A proton follows the path shown in (Figure 1) . Its initial speed is v0 = 1.6×106 m/s .?

What is the proton's speed as it passes through point P?

I've gotten 2.56E6 and 2.0E6 as answers and mastering physics will not accept either one as correct. Please help!

1 Answer

0 votes
selected by
Best answer

For neatness and convenience, I'll use the notation 1.6E-19 (for example) instead of 1.6x10⁻¹⁹.


Proton's initial kinetic energy K1 = ½mv₀²

= ½ x 1.67E-27 x (1.6E6)²

= 2.138E-15J

The potential energy at the start point P1 = kqQ/r

= 9E9 x 1.6E-19 x -10E-9/0.003

= -4.8E-15 J

The potential energy at the end point P2 = kqQ/r

= 9E9 x 1.6E-19 x -10E-9/0.004

= -3.6E-15 J

Since energy is conserved:

K1 P1 = K2 P2

K2 = K1 P1 - P2

. . .= 2.138E-15 (-4.8E-15) - (-3.6E-15)

. . .= 9.38E-16 J

½mv² = 9.38E-16

v = √[2 x 9.38E-16 / 1.67E-27]

. .= 1.06E6 m/s


Of course the solution can be written much quicker than that.
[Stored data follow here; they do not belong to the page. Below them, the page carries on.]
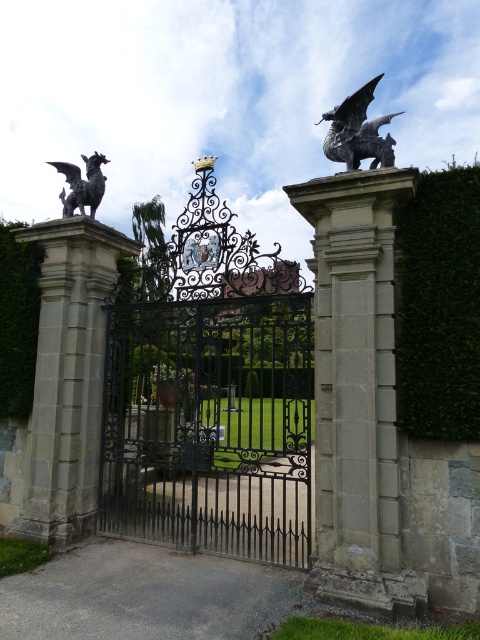 You are a gardener who needs to trim the green leafy hedge at left and the black polished stone gargoyle at left. If your shears have a reach of 1 meter, can you reach the hedge from the gargoyle without moving your position?

The distance between the green leafy hedge at left and the black polished stone gargoyle at left is 1.16 meters. Since your shears only reach 1 meter, you cannot trim the hedge from the gargoyle without moving closer.

You are holding a camera and want to take a photo of the green leafy hedge at right. If you are standing 5 meters away from the hedge, will you be able to capture the entire hedge in the frame without moving closer?

The green leafy hedge at right and camera are 5.01 meters apart from each other, so if you are standing 5 meters away, you are slightly closer than the required distance. Therefore, you can capture the entire hedge in the frame without moving closer.

You are a visitor approaching the entrance of a historic estate. You see the black wrought iron gate at center and the black polished stone gargoyle at left. Which object is closer to you as you approach the entrance?

The black wrought iron gate at center is closer to you because it is in front of the black polished stone gargoyle at left.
I would usually just write:

½mv₀² kqQ/r1 = ½mv² kqQ/r2

½mv² = ½mv₀² kqQ(1/r1 - 1/r2)

and then substitute values.

Lorem ipsum dolor sit amet, consectetur adipiscing elit, sed do eiusmod tempor incididunt ut labore et dolore magna aliqua. Ut enim ad minim veniam, quis nostrud exercitation ullamco laboris nisi ut aliquip ex ea commodo consequat. Duis aute irure dolor in reprehenderit in voluptate velit esse cillum dolore eu fugiat.